INSTRUCTIONS TO FOLLOW » Copy each line below in which the word "risks" occurs.

THE DATA »

Content starts

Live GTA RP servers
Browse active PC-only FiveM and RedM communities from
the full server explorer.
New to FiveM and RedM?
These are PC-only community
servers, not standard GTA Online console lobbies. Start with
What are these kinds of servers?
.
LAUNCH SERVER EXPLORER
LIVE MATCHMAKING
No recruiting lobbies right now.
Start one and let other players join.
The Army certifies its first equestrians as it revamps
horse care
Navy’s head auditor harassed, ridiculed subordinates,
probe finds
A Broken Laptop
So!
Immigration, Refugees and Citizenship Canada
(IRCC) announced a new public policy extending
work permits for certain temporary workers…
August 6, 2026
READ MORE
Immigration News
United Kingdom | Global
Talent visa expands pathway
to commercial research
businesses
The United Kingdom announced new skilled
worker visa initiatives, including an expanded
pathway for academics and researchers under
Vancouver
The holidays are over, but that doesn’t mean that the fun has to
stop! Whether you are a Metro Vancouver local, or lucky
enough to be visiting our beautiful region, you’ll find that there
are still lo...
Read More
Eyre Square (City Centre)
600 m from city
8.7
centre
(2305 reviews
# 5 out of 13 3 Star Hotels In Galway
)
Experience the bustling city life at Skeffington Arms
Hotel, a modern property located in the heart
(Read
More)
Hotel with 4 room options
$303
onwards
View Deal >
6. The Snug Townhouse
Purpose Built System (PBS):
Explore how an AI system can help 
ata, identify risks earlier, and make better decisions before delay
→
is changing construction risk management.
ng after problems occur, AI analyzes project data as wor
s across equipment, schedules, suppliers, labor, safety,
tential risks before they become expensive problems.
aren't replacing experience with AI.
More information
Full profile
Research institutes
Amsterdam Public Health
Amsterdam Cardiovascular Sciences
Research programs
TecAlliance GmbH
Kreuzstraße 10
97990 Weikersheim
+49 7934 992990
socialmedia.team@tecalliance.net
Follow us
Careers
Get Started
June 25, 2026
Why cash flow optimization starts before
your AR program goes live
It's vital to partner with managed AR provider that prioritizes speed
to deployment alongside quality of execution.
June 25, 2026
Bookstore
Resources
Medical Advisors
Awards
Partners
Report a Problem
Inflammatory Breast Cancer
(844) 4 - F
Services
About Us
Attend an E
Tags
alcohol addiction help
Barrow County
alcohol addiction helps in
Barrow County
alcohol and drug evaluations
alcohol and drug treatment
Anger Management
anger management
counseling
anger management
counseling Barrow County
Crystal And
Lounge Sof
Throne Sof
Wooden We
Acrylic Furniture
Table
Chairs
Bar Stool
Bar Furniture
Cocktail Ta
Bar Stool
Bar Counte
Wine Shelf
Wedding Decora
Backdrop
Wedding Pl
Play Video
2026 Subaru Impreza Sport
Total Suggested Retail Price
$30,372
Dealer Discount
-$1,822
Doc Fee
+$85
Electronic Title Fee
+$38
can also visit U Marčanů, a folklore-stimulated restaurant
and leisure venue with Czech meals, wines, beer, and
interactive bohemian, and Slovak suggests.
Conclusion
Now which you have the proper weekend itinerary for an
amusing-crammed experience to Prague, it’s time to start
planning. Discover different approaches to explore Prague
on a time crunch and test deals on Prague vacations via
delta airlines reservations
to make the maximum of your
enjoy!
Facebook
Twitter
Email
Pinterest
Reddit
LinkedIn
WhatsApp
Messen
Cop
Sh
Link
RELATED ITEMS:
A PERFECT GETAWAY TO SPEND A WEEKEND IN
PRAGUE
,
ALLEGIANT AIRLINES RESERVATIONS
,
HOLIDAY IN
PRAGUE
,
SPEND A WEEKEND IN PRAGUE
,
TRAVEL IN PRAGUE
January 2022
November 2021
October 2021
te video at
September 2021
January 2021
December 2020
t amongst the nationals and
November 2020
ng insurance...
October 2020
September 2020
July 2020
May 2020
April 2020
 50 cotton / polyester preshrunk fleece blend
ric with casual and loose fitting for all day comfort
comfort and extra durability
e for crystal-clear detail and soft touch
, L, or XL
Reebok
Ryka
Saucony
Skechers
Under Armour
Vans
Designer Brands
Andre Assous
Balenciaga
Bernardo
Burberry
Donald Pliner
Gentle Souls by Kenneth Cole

Content ends

ANSWER SECTION »
ata, identify risks earlier, and make better decisions before delay
tential risks before they become expensive problems.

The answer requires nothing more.